Monday, May 29, 2006

Worst....Book....Ever....

On a recent trip to the Barnes at Noble at Polaris Fashion Place (shop there, Columbus!) I was pretty bored. See, I only read a book about once every time a new Harry Potter Adventure comes out, and that's about it. I go to B&N to keep April entertained. While she was off perusing some more intellectual fare, I found myself in front of the Sci-Fi section, fully prepared to mock it's badness. I love me some sci-fi, but I just can't imagine a world where I'm sitting around reading Buffy the Vampire Slayer or Star Wars novelizations. Primarily because they're non-canonical, but also because I regularly have sex.

Out of the corner of my eye, I saw something so unbelievably horrifying that I stopped dead in my tracks. Dear readers, I saw this:



I sat there transfixed by the sheer majesty of its awfulness. Star Trek and X-Men...TOGETHER AT LAST! The standard thoughts went through my head: Am I dead? Is this hell? How can anyone possibly read this without the incessant hum of a Patrick Stewart Paradox going through their head?

So I bought it.

It sat on a counter in a bag until I found it last week. I've started reading it, and let me tell you, the execution is even worse than the concept. I'm in chapter 3, and it's so unbelievably awful that I want to share it with the world. As soon as I've finished this thing, I'm passing it along to a friend. I hope he'll do the same, until the entire core of humanity has read this book, and felt a part of their soul die.

Tuesday, May 09, 2006

Yeah, yeah.....

I know. I don't blog. But I'm busy you see. New career, new town, new home, etc.

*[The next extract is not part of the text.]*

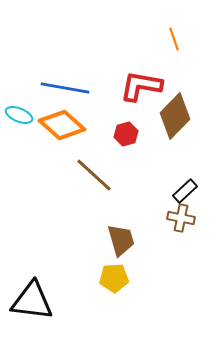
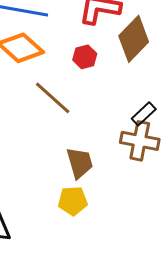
brown cross: (181, 218) -> (140, 141), size x1.4

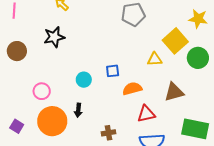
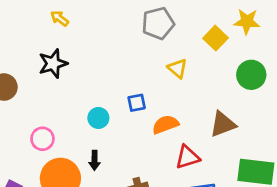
yellow square: (175, 41) -> (216, 38), moved, size x0.7
yellow triangle: (155, 59) -> (177, 68), moved, turned 49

We'll explore in that order.

My new employer is much smaller than my previous employer. Somewhere in the vicinity of one-twenty third the size. This has drawbacks as well as positive attributes. The drawbacks include the abject terror of possibly being a takeover target when you have less than three weeks of tenure, as well as the realization that mistakes I make can actually have a detrimental impact on the bottom line. Positives include a CEO who knows my name (and this guy is one of those people you really want to work your ass off for) as well as the realization that successes I have can actually have a positive impact on the bottom line.

The city of Columbus is, from what I've seen, one of the great small cities in the US. All it's really missing is mass public transportation and a professional football franchise. All the other elements that make a city a place you want to call home are there: a vibrant downtown where people actually live, an economy that, being largely based on education and government, lends itself to being pretty recession proof, and what appears to be a pretty lively arts scene. And there are lot of very charming neighborhoods scattered throughout the city, such as the Victorian Village, the Short North, the Italian Village, and the German Village.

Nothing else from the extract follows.